The group needs envelopes to send out letters for the meetings. Please bring a few.

For more information, contact Sandy at 732-6528.


Mount Pulaski Courthouse will celebrate Abraham Lincoln's birthday Feb. 8

MOUNT PULASKI Abraham Lincoln's birthday will be celebrated on Saturday, Feb. 8, at the Mount Pulaski Courthouse State Historic Site, where Abraham Lincoln, Judge David Davis, Samuel Treat, Billy Herndon, Stephen A. Douglas and others rode by horseback and horse and buggy to bring the court of law to this Logan County seat venue (1848-1855).

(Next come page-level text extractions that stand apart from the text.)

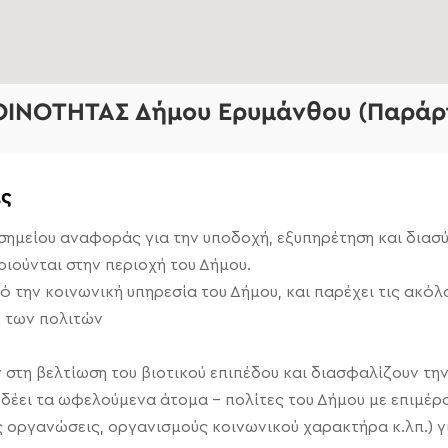
ΙΝΟΤΗΤΑΣ Δήμου Ερυμάνθου (Παράρ
ας
 σημείου αναφοράς για την υποδοχή, εξυπηρέτηση και διασ
ιούνται στην περιοχή του Δήμου.
 την κοινωνική υπηρεσία του Δήμου, και παρέχει τις ακόλ
η των πολιτών
στη βελτίωση του βιοτικού επιπέδου και διασφαλίζουν τη
έει τα ωφελούμενα άτομα – πολίτες του Δήμου με επιμέρο
ς οργανώσεις, οργανισμούς κοινωνικού χαρακτήρα κ.λπ.) γ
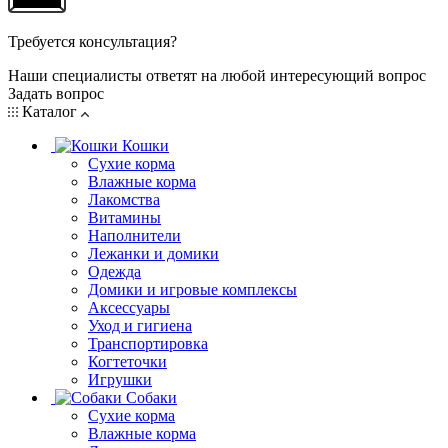
Требуется консультация?
Наши специалисты ответят на любой интересующий вопрос
Задать вопрос
Каталог
Кошки
Сухие корма
Влажные корма
Лакомства
Витамины
Наполнители
Лежанки и домики
Одежда
Домики и игровые комплексы
Аксессуары
Уход и гигиена
Транспортировка
Когтеточки
Игрушки
Собаки
Сухие корма
Влажные корма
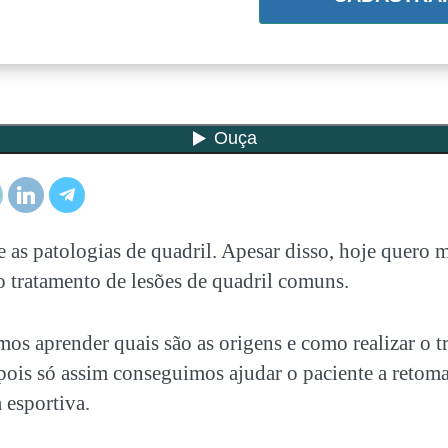
e as patologias de quadril. Apesar disso, hoje quer
 o tratamento de lesões de quadril comuns.
mos aprender quais são as origens e como realizar o 
 pois só assim conseguimos ajudar o paciente a retoma
 esportiva.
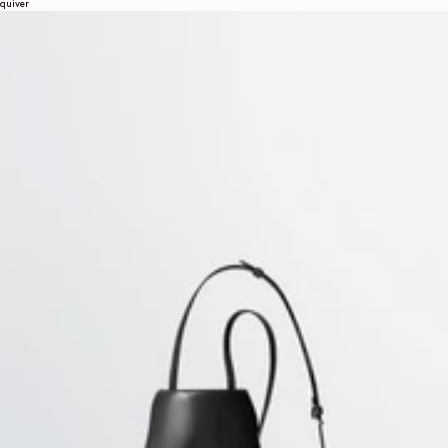
quiver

The Mount Pulaski two-story brick courthouse, an example of early Greek Revival architecture, is one of only two remaining structures from the once 15-courthouse Illinois 8th Judicial Circuit of the mid-1800s.

The featured speaker at 10 a.m. will be Barbara Stroud-Borth, who will portray Sarah Wakefield, a captive of Sioux Indians in the Dakota conflict in Minnesota in 1862. Abraham Lincoln became involved in the final resolution of the conflict, displaying his sense of justice.

Portrayers of Abraham and Mary Lincoln will be on hand at 9:30 a.m., when the courthouse opens with coffee and refreshments. Servings of Mary Todd Lincoln's traditional cake will be provided, along with other refreshments, until 3:30 p.m. Children's crafts and games will begin at 10 a.m. and last until 2 p.m. A variety of materials will be available for making Abraham Lincoln cards and valentines. A staff of volunteer docents will be on hand to provide tours throughout the day.

The speaker, Stroud-Borth, is a retired pastor who lives in Mount Pulaski. She did her pastoral internship on a Lakota reservation in South Dakota and served two congregations in South Dakota for 6 1/2 years. Her second parish was in southwestern Minnesota. In all those places, she learned bits and pieces of the conflict between whites and Indians and President Lincoln's involvement, even as the Civil War raged in the South. In her words: "This story is not well-known in Illinois. I want to share it here, and portraying Sarah Wakefield is a way to do that."

There will be an exhibit of some books, pictures and craft items collected during Stroud-Borth's year on the Lower Brule Reservation.

Regular visiting hours at the historic courthouse are Tuesday through Saturday, noon to 4 p.m. The phone number is 217-792-3919.